Data records:

>>>

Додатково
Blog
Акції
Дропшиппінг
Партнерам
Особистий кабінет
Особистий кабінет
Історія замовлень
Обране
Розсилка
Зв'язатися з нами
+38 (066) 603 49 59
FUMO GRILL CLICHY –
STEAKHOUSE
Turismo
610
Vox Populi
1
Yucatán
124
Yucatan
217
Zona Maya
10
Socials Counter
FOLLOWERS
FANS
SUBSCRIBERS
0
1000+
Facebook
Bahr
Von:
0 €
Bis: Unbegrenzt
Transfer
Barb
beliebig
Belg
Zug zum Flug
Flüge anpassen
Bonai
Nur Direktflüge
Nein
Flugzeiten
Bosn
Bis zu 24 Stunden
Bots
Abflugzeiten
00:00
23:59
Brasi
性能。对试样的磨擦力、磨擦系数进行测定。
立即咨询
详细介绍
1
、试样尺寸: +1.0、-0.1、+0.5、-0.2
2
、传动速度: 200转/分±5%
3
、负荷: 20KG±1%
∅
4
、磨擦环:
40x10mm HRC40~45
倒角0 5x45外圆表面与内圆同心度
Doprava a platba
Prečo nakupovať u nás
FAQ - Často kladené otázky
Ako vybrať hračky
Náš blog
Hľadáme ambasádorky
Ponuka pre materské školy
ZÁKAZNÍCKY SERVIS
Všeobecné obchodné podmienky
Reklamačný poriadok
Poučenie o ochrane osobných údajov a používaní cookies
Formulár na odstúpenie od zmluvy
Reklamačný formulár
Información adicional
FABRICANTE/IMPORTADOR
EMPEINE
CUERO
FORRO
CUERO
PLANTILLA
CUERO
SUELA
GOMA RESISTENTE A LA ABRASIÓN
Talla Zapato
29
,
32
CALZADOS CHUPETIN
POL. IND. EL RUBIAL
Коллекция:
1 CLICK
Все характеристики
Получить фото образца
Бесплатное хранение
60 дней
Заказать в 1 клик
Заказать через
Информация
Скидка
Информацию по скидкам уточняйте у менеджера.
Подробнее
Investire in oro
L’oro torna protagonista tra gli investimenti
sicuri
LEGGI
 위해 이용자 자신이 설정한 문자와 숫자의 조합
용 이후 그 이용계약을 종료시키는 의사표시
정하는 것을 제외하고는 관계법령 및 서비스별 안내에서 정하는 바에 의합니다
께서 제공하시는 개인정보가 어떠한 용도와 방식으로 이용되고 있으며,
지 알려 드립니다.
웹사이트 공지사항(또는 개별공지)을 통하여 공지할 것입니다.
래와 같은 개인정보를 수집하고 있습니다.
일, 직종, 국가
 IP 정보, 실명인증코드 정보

<<<

What needs to be done:
Retype each record exactly, leaving nothing out.

Reply:
Додатково
Blog
Акції
Дропшиппінг
Партнерам
Особистий кабінет
Особистий кабінет
Історія замовлень
Обране
Розсилка
Зв'язатися з нами
+38 (066) 603 49 59
FUMO GRILL CLICHY –
STEAKHOUSE
Turismo
610
Vox Populi
1
Yucatán
124
Yucatan
217
Zona Maya
10
Socials Counter
FOLLOWERS
FANS
SUBSCRIBERS
0
1000+
Facebook
Bahr
Von:
0 €
Bis: Unbegrenzt
Transfer
Barb
beliebig
Belg
Zug zum Flug
Flüge anpassen
Bonai
Nur Direktflüge
Nein
Flugzeiten
Bosn
Bis zu 24 Stunden
Bots
Abflugzeiten
00:00
23:59
Brasi
性能。对试样的磨擦力、磨擦系数进行测定。
立即咨询
详细介绍
1
、试样尺寸: +1.0、-0.1、+0.5、-0.2
2
、传动速度: 200转/分±5%
3
、负荷: 20KG±1%
∅
4
、磨擦环:
40x10mm HRC40~45
倒角0 5x45外圆表面与内圆同心度
Doprava a platba
Prečo nakupovať u nás
FAQ - Často kladené otázky
Ako vybrať hračky
Náš blog
Hľadáme ambasádorky
Ponuka pre materské školy
ZÁKAZNÍCKY SERVIS
Všeobecné obchodné podmienky
Reklamačný poriadok
Poučenie o ochrane osobných údajov a používaní cookies
Formulár na odstúpenie od zmluvy
Reklamačný formulár
Información adicional
FABRICANTE/IMPORTADOR
EMPEINE
CUERO
FORRO
CUERO
PLANTILLA
CUERO
SUELA
GOMA RESISTENTE A LA ABRASIÓN
Talla Zapato
29
,
32
CALZADOS CHUPETIN
POL. IND. EL RUBIAL
Коллекция:
1 CLICK
Все характеристики
Получить фото образца
Бесплатное хранение
60 дней
Заказать в 1 клик
Заказать через
Информация
Скидка
Информацию по скидкам уточняйте у менеджера.
Подробнее
Investire in oro
L’oro torna protagonista tra gli investimenti
sicuri
LEGGI
 위해 이용자 자신이 설정한 문자와 숫자의 조합
용 이후 그 이용계약을 종료시키는 의사표시
정하는 것을 제외하고는 관계법령 및 서비스별 안내에서 정하는 바에 의합니다
께서 제공하시는 개인정보가 어떠한 용도와 방식으로 이용되고 있으며,
지 알려 드립니다.
웹사이트 공지사항(또는 개별공지)을 통하여 공지할 것입니다.
래와 같은 개인정보를 수집하고 있습니다.
일, 직종, 국가
 IP 정보, 실명인증코드 정보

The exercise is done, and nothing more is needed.